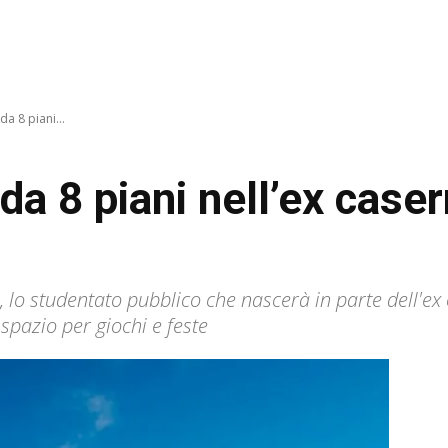
a 8 piani...
da 8 piani nell’ex case
", lo studentato pubblico che nascerà in parte dell'ex
spazio per giochi e feste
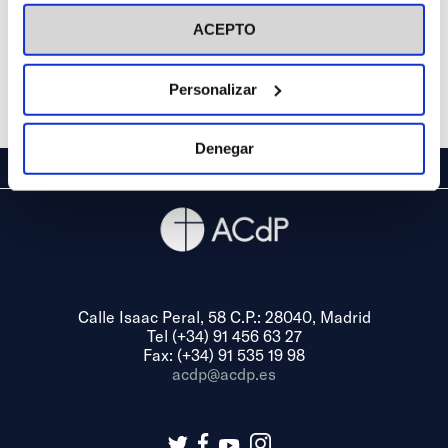
visitar nuestra
Política de Cookies
ACEPTO
Personalizar
Denegar
Calle Isaac Peral, 58 C.P.: 28040, Madrid
Tel (+34) 91 456 63 27
Fax: (+34) 91 535 19 98
acdp@acdp.es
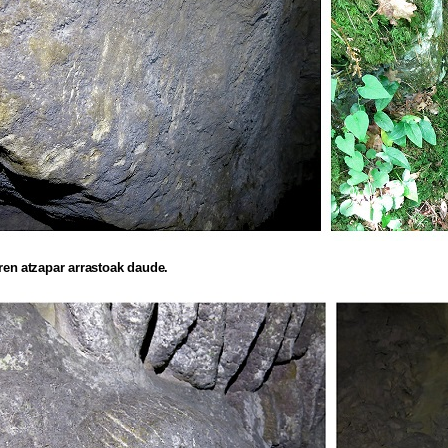
ren atzapar arrastoak daude.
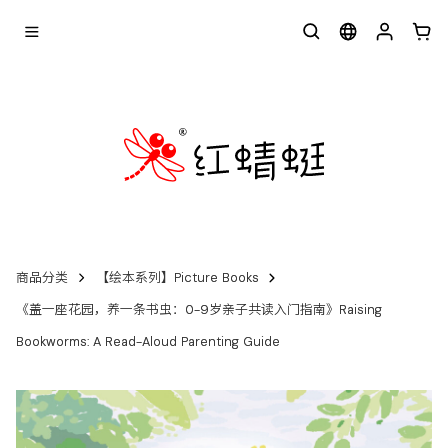
商品分类
【绘本系列】Picture Books
《盖一座花园，养一条书虫：0-9岁亲子共读入门指南》Raising
Bookworms: A Read-Aloud Parenting Guide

§ TRY IT
Please output the records above exactly, without the pictures.

§ ANSWER SECTION
a 8 piani...
da 8 piani nell’ex case
", lo studentato pubblico che nascerà in parte dell'ex
spazio per giochi e feste
visitar nuestra
Política de Cookies
ACEPTO
Personalizar
Denegar
Calle Isaac Peral, 58 C.P.: 28040, Madrid
Tel (+34) 91 456 63 27
Fax: (+34) 91 535 19 98
acdp@acdp.es
ren atzapar arrastoak daude.
商品分类
【绘本系列】Picture Books
《盖一座花园，养一条书虫：0-9岁亲子共读入门指南》Raising
Bookworms: A Read-Aloud Parenting Guide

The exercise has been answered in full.